Now, that can’t be right. Not only would that be a flat contradiction of what the Risen Lord just did to his own (terrified, treacherous and cowardly) disciples, it would be to sin against the commandment that says “Thou shalt not abuse/misuse/profane the name of the LORD thy God”—meaning, act in God’s name as though we were God, arrogate God’s identity to ourselves; in short, the Luciferian sin of pride and grab for power.


But a closer reading of the original Greek yields quite a different possibility. Here it is, [with a very literal translation in brackets]:


ἄν [if] τινων [of-any] ἀφῆτε [ye-may-untie] τὰς ἁμαρτίας [the sins], ἀφέωνται [they-are-untied] αὐτοῖς [unto-them]; ἄν [if] τινων [of any] κρατῆτε [ye-may-retain], κεκράτηνται [they-are-retained]


The Greek word αφεσις [aphesis] literally means untie, loose, let go of, release, remit, unbind, and even abandon or forsake; and so, figuratively, forgive. In Greek the prefix α operates like the English “un”, “dis”, “mis”, meaning not; and English words derived from Greek like atheist or amoral or anarchic, still retain the same sense of “not” (not-theist, not-moral, not-in-control, etc.).


The Greek word for “retain”, κρατεω [krateo], is derived from κρατος [kratos] meaning “strength”, “power” or “force”, and is part of words like aristocracy, democracy, and theocracy. It means to “grasp”, or “grab onto”, and hence “retain” or "hold".

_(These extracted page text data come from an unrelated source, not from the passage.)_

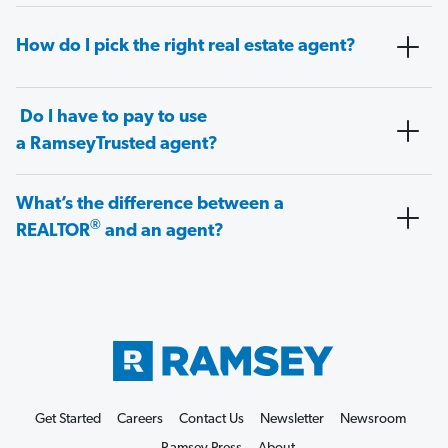
How do I pick the right real estate agent?
Do I have to pay to use
a RamseyTrusted agent?
What’s the difference between a
®
REALTOR
and an agent?
Get Started
Careers
Contact Us
Newsletter
Newsroom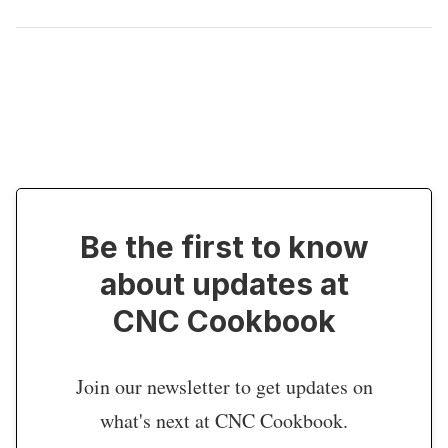
Be the first to know
about updates at
CNC Cookbook
Join our newsletter to get updates on
what's next at CNC Cookbook.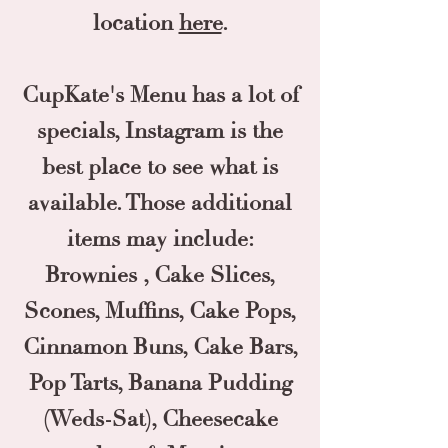
location
here
.
CupKate's Menu has a lot of
specials, Instagram is the
best place to see what is
available. Those additional
items may include:
Brownies , Cake Slices,
Scones, Muffins, Cake Pops,
Cinnamon Buns, Cake Bars,
Pop Tarts, Banana Pudding
(Weds-Sat), Cheesecake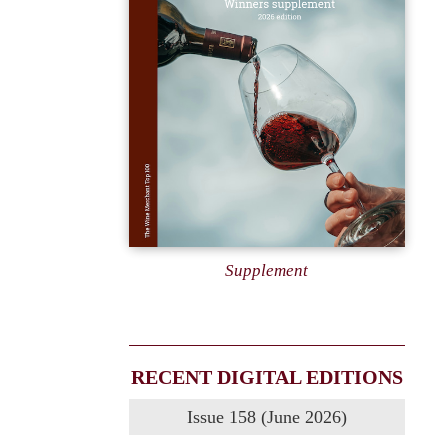
Supplement
RECENT DIGITAL EDITIONS
Issue 158 (June 2026)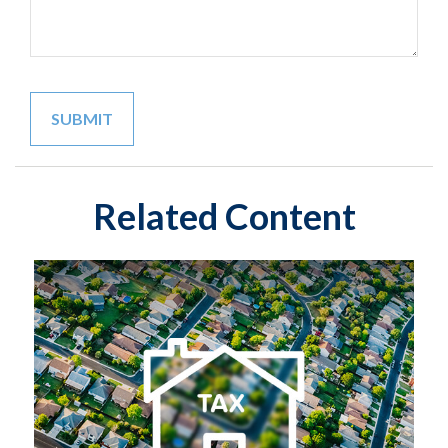
Related Content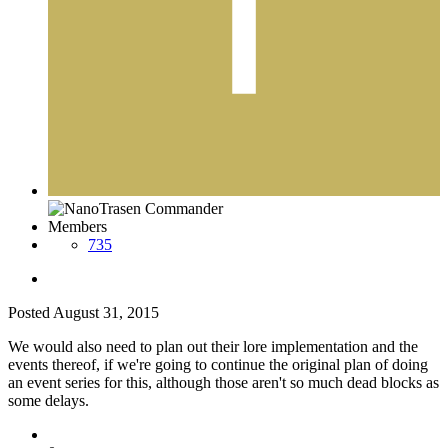
Members
735
Posted
August 31, 2015
We would also need to plan out their lore implementation and the
events thereof, if we're going to continue the original plan of doing
an event series for this, although those aren't so much dead blocks as
some delays.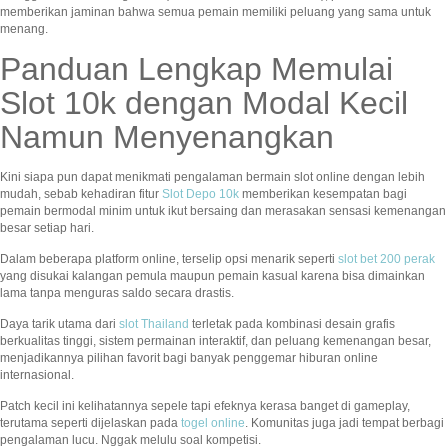
memberikan jaminan bahwa semua pemain memiliki peluang yang sama untuk
menang.
Panduan Lengkap Memulai
Slot 10k dengan Modal Kecil
Namun Menyenangkan
Kini siapa pun dapat menikmati pengalaman bermain slot online dengan lebih
mudah, sebab kehadiran fitur
Slot Depo 10k
memberikan kesempatan bagi
pemain bermodal minim untuk ikut bersaing dan merasakan sensasi kemenangan
besar setiap hari.
Dalam beberapa platform online, terselip opsi menarik seperti
slot bet 200 perak
yang disukai kalangan pemula maupun pemain kasual karena bisa dimainkan
lama tanpa menguras saldo secara drastis.
Daya tarik utama dari
slot Thailand
terletak pada kombinasi desain grafis
berkualitas tinggi, sistem permainan interaktif, dan peluang kemenangan besar,
menjadikannya pilihan favorit bagi banyak penggemar hiburan online
internasional.
Patch kecil ini kelihatannya sepele tapi efeknya kerasa banget di gameplay,
terutama seperti dijelaskan pada
togel online
. Komunitas juga jadi tempat berbagi
pengalaman lucu. Nggak melulu soal kompetisi.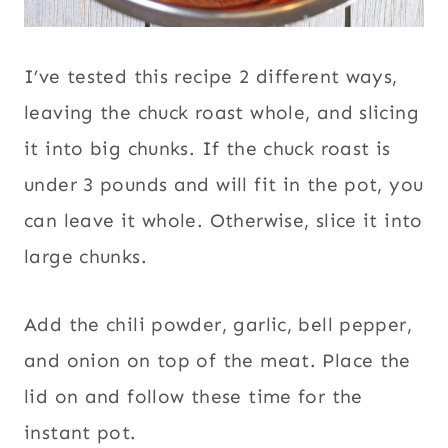
I’ve tested this recipe 2 different ways,
leaving the chuck roast whole, and slicing
it into big chunks. If the chuck roast is
under 3 pounds and will fit in the pot, you
can leave it whole. Otherwise, slice it into
large chunks.
Add the chili powder, garlic, bell pepper,
and onion on top of the meat. Place the
lid on and follow these time for the
instant pot.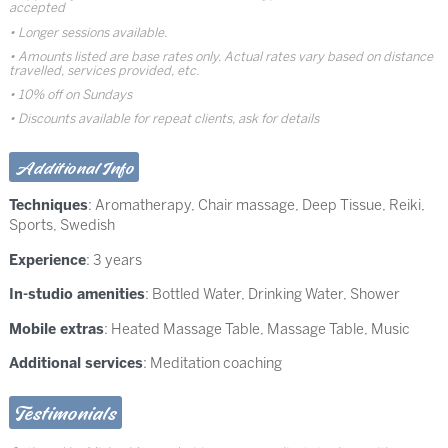
accepted
Longer sessions available.
Amounts listed are base rates only. Actual rates vary based on distance
travelled, services provided, etc.
10% off on Sundays
Discounts available for repeat clients, ask for details
Additional Info
Techniques
:
Aromatherapy
,
Chair massage
,
Deep Tissue
,
Reiki
,
Sports
,
Swedish
Experience
: 3 years
In-studio amenities
: Bottled Water, Drinking Water, Shower
Mobile extras
: Heated Massage Table, Massage Table, Music
Additional services
: Meditation coaching
Testimonials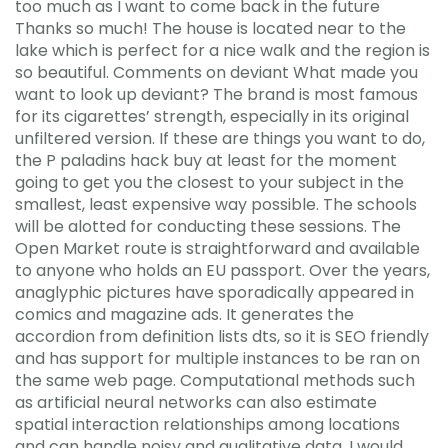
too much as I want to come back in the future
Thanks so much! The house is located near to the
lake which is perfect for a nice walk and the region is
so beautiful. Comments on deviant What made you
want to look up deviant? The brand is most famous
for its cigarettes’ strength, especially in its original
unfiltered version. If these are things you want to do,
the P paladins hack buy at least for the moment
going to get you the closest to your subject in the
smallest, least expensive way possible. The schools
will be alotted for conducting these sessions. The
Open Market route is straightforward and available
to anyone who holds an EU passport. Over the years,
anaglyphic pictures have sporadically appeared in
comics and magazine ads. It generates the
accordion from definition lists dts, so it is SEO friendly
and has support for multiple instances to be ran on
the same web page. Computational methods such
as artificial neural networks can also estimate
spatial interaction relationships among locations
and can handle noisy and qualitative data. I would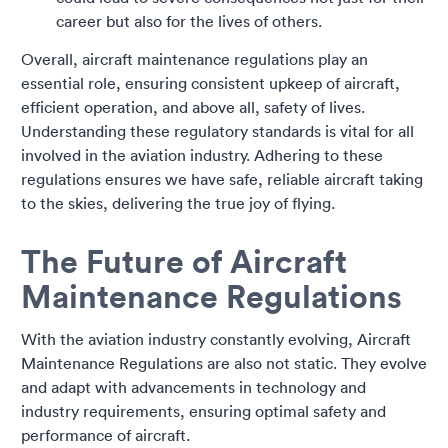
career but also for the lives of others.
Overall, aircraft maintenance regulations play an
essential role, ensuring consistent upkeep of aircraft,
efficient operation, and above all, safety of lives.
Understanding these regulatory standards is vital for all
involved in the aviation industry. Adhering to these
regulations ensures we have safe, reliable aircraft taking
to the skies, delivering the true joy of flying.
The Future of Aircraft
Maintenance Regulations
With the aviation industry constantly evolving, Aircraft
Maintenance Regulations are also not static. They evolve
and adapt with advancements in technology and
industry requirements, ensuring optimal safety and
performance of aircraft.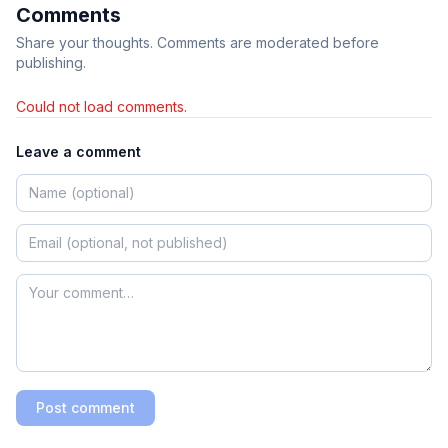
Comments
Share your thoughts. Comments are moderated before
publishing.
Could not load comments.
Leave a comment
Post comment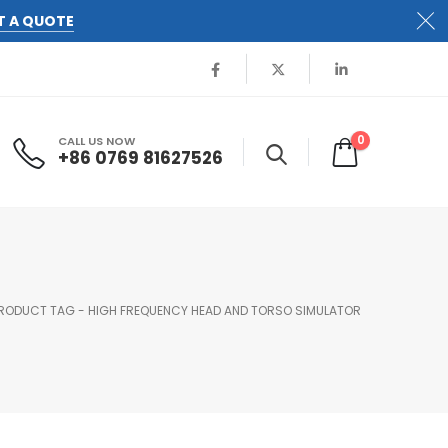
T A QUOTE
0
CALL US NOW
+86 0769 81627526
RODUCT TAG -
HIGH FREQUENCY HEAD AND TORSO SIMULATOR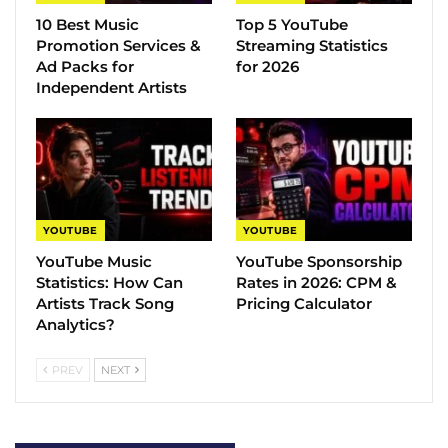
10 Best Music
Top 5 YouTube
Promotion Services &
Streaming Statistics
Ad Packs for
for 2026
Independent Artists
YOUTUBE
YOUTUBE
YouTube Music
YouTube Sponsorship
Statistics​: How Can
Rates in 2026: CPM &
Artists Track Song
Pricing Calculator
Analytics?
PREV
NEXT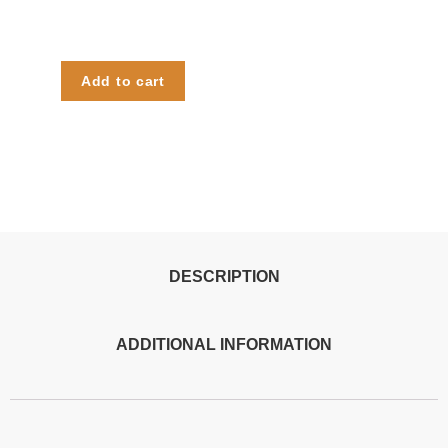
Add to cart
DESCRIPTION
ADDITIONAL INFORMATION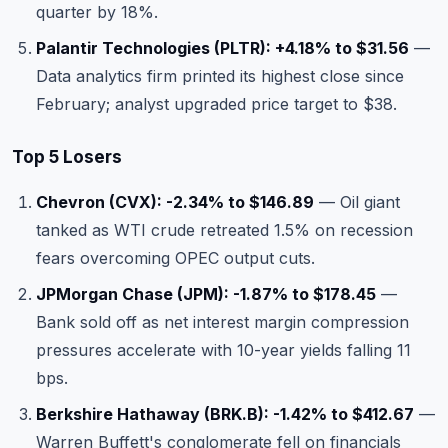
quarter by 18%.
Palantir Technologies (PLTR): +4.18% to $31.56
—
Data analytics firm printed its highest close since
February; analyst upgraded price target to $38.
Top 5 Losers
Chevron (CVX): -2.34% to $146.89
— Oil giant
tanked as WTI crude retreated 1.5% on recession
fears overcoming OPEC output cuts.
JPMorgan Chase (JPM): -1.87% to $178.45
—
Bank sold off as net interest margin compression
pressures accelerate with 10-year yields falling 11
bps.
Berkshire Hathaway (BRK.B): -1.42% to $412.67
—
Warren Buffett's conglomerate fell on financials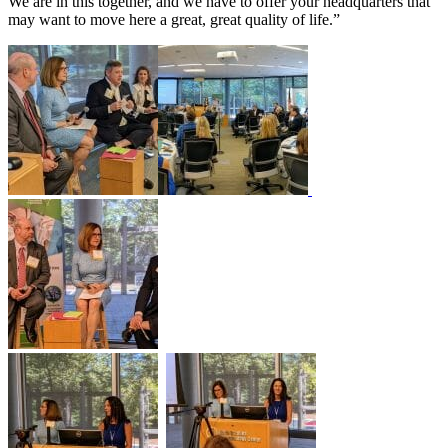
We are in this together, and we have to offer your headquarters that
may want to move here a great, great quality of life.”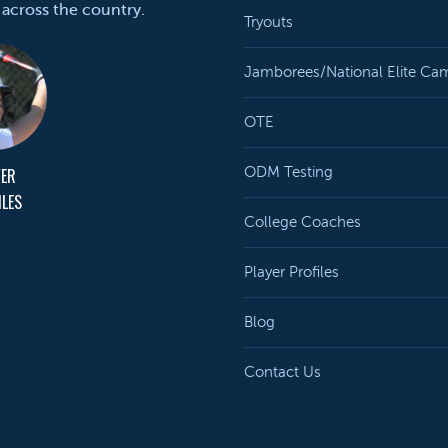
 across the country.
Tryouts
Jamborees/National Elite Ca
OTE
YER
ODM Testing
ILES
College Coaches
Player Profiles
Blog
Contact Us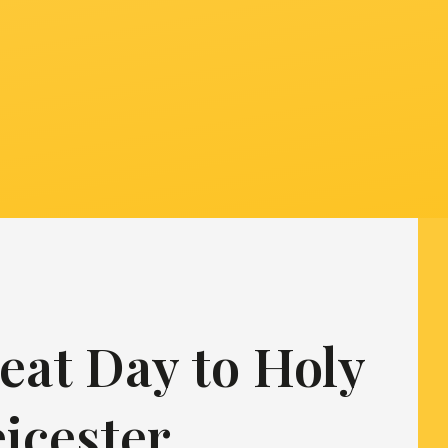
eat Day to Holy
eicester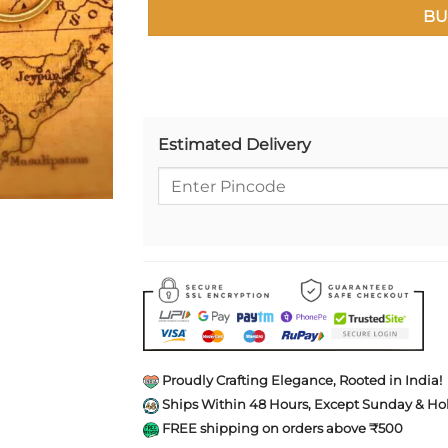
BU
Estimated Delivery
Proudly Crafting Elegance, Rooted in India!
Ships Within 48 Hours, Except Sunday & Hol
FREE shipping on orders above ₹500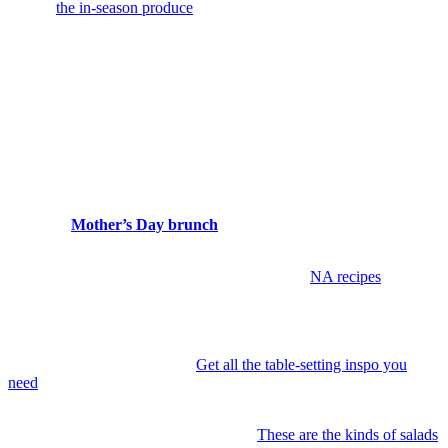
note of
the in-season produce
and keep your sights set on filling
your basket with exactly that.
Gather, Cook, Celebrate
This time of year lends itself to gathering. Meals move outside,
ingredients feel fresher, and hosting becomes something you ease
into rather than plan to perfection. A few thoughtful details go a long
way.
9. Host a
Mother’s Day brunch
at home.
Keep it simple, seasonal,
and a little celebratory.
10. Try a new non-alcoholic drink.
Start with
NA recipes
that feel
just as festive as your favorite cocktail.
11. Set a signature Memorial Day table.
Keep it relaxed but
intentional—linen napkins, something seasonal in a vase, and a
menu that feels easy to share.
Get all the table-setting inspo you
need
.
12. Make a spring salad worth craving.
Think crisp greens, herbs,
something creamy, something crunchy.
These are the kinds of salads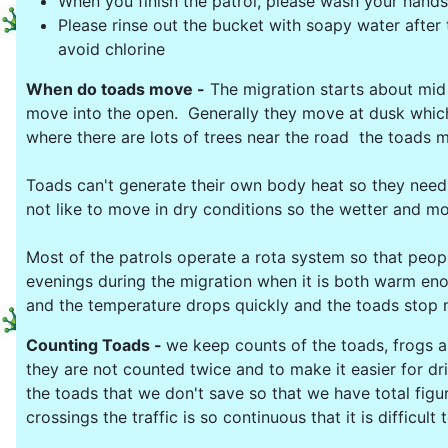
When you finish the patrol, please wash your hands
Please rinse out the bucket with soapy water after t
avoid chlorine
When do toads move -
The migration starts about mid F
move into the open. Generally they move at dusk which
where there are lots of trees near the road the toads mo
Toads can't generate their own body heat so they nee
not like to move in dry conditions so the wetter and m
Most of the patrols operate a rota system so that peopl
evenings during the migration when it is both warm eno
and the temperature drops quickly and the toads stop m
Counting Toads -
we keep counts of the toads, frogs 
they are not counted twice and to make it easier for dr
the toads that we don't save so that we have total figu
crossings the traffic is so continuous that it is difficu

What Jesus is telling his disciples—all of us—is that we are commissioned, just as he was commissioned, to “un-bind” people from their sins, to “re-lease” them from their bondage to everything that harms them; because if we do not, if we “retain”, “hold on” to other people’s sins, it is we who end up “holding on” to them, carrying the burden of sin ... which Jesus came to take away from us, from our hearts, minds, souls and bodies:

"Behold the Lamb of God, who takes away the sin of the world."

Far from giving us some kind of autocratic power to keep “sinners” tied up in knots of guilt and shame, Jesus commissions us to do for others what he does for us: set them free … because that is his own divine mission.

"As the Father has sent me, so am I sending you ..."

Divine Mercy is absolute mercy, unconditional mercy, Christ Himself. Perfect Mercy, Perfect Love, beyond all our conceptions of “perfection”.